TASK MATERIAL Start Marker
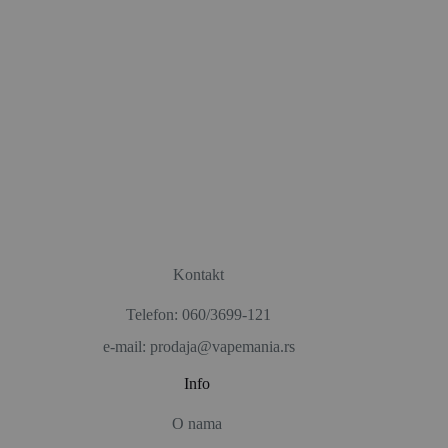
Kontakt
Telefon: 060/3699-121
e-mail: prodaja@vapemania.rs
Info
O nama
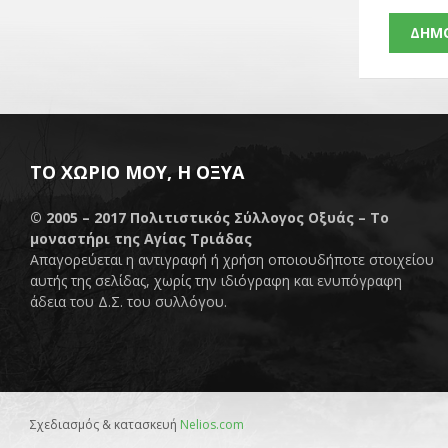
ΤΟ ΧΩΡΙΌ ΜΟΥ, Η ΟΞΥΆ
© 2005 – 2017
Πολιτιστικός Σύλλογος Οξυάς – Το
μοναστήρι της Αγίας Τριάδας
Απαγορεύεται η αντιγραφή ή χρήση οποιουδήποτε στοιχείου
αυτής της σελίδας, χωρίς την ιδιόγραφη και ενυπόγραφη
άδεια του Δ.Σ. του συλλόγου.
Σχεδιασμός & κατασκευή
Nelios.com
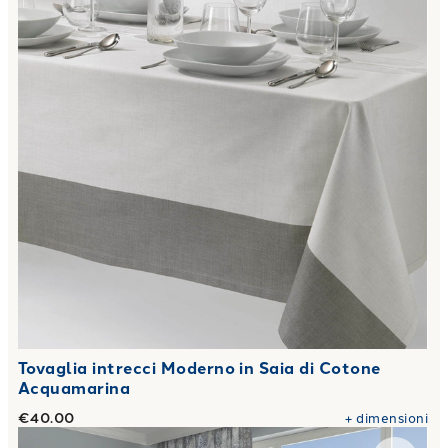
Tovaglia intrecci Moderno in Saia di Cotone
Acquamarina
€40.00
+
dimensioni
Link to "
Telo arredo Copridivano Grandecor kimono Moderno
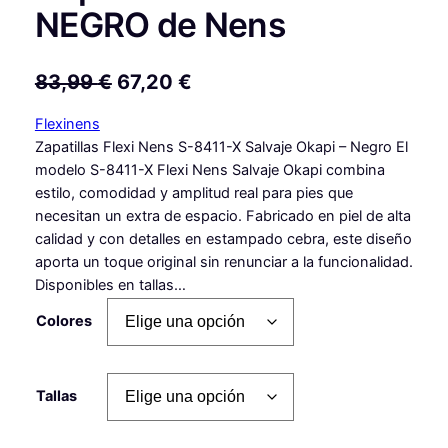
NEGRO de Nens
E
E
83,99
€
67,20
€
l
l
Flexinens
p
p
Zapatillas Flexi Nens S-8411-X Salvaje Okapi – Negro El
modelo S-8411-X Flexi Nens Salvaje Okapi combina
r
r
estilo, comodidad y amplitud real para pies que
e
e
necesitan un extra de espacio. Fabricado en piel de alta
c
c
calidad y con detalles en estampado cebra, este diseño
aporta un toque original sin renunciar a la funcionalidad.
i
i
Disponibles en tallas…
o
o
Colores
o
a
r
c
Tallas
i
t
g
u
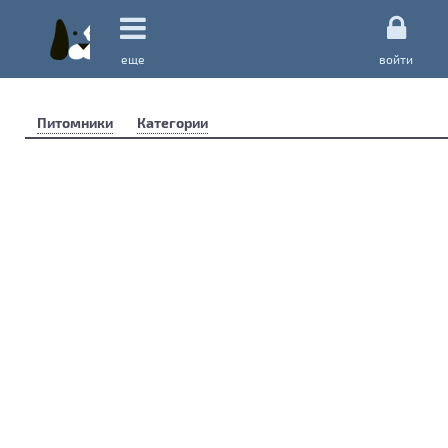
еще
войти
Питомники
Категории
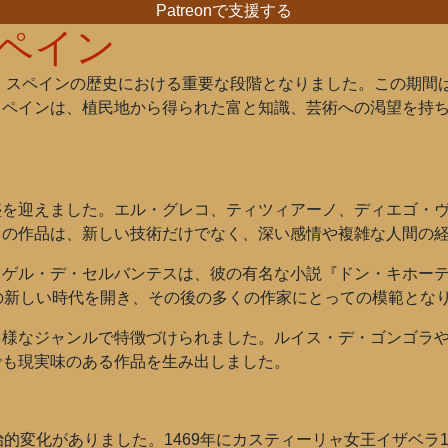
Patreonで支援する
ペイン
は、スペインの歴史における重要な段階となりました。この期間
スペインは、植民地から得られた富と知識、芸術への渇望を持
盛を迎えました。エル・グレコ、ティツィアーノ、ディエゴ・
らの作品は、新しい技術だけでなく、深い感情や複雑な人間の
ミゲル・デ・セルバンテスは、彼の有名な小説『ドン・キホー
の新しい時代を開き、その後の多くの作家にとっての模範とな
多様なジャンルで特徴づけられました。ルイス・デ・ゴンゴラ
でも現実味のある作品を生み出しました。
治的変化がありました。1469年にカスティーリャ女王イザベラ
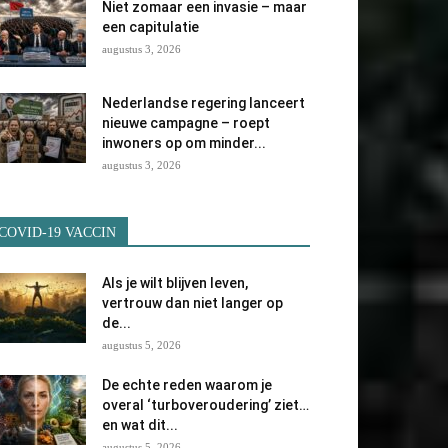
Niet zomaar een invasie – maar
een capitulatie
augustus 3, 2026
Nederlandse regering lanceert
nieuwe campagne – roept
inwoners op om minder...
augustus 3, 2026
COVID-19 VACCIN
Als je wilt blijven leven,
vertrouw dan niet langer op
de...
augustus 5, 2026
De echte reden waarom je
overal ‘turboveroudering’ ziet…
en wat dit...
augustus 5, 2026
TASK MATERIAL End Marker
> **EXERCISE DESCRIPTION**: Return each line of the data above that includes the word "Salvaje".

> **ANSWER SPACE**:
Zapatillas Flexi Nens S-8411-X Salvaje Okapi – Negro El
modelo S-8411-X Flexi Nens Salvaje Okapi combina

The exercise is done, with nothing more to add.